The 2025 State of Containers and Serverless report found that 64% of organizations use the Kubernetes Horizontal Pod Autoscaler (HPA) to manage Kubernetes workload capacity. But only 20% of those deployments scale on custom metrics. The other four-fifths of organizations rely on resource metrics—CPU and memory utilized by their pods—to trigger autoscaling activity.

Resource metrics provide a low-friction way of configuring autoscaling, but they’re not always the most effective scaling signals. Many workloads are constrained by queue backlog, concurrency limits, or tail latency rather than raw CPU consumption. For these services, resource metrics don’t reflect demand accurately enough, and scaling on them can mean scaling too late.
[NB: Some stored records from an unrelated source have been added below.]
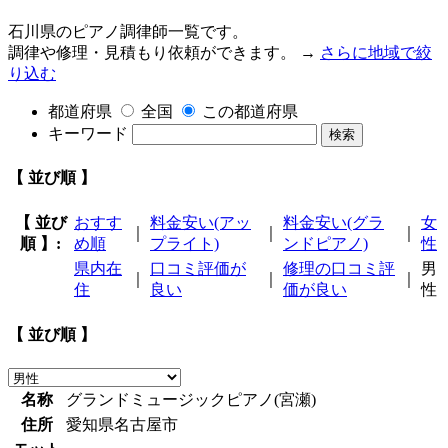
石川県のピアノ調律師一覧です。
調律や修理・見積もり依頼ができます。 →
さらに地域で絞
り込む
都道府県
全国
この都道府県
キーワード
検索
【 並び順 】
【 並び
おすす
料金安い(アッ
料金安い(グラ
女
｜
｜
｜
順 】:
め順
プライト)
ンドピアノ)
性
県内在
口コミ評価が
修理の口コミ評
男
｜
｜
｜
住
良い
価が良い
性
【 並び順 】
名称
グランドミュージックピアノ(宮瀬)
住所
愛知県名古屋市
In this post, we’ll identify workload patterns that scale more effectively based on Kubernetes custom metrics instead of resource metrics, and look at how teams currently implement custom metric scaling. We’ll also show you how Datadog Kubernetes Autoscaling (DKA) lets you trigger scaling based on application metrics to help ensure high performance, manage cloud costs, and simplify cluster management.

When standard CPU and memory resource metrics fall short

CPU and memory utilization are lagging indicators of upstream demand, making them an ineffective proxy for the work a service does. Although resource metrics measure consumption in real time, that reflects work that has already entered the system, not the volume of demand as it arrives.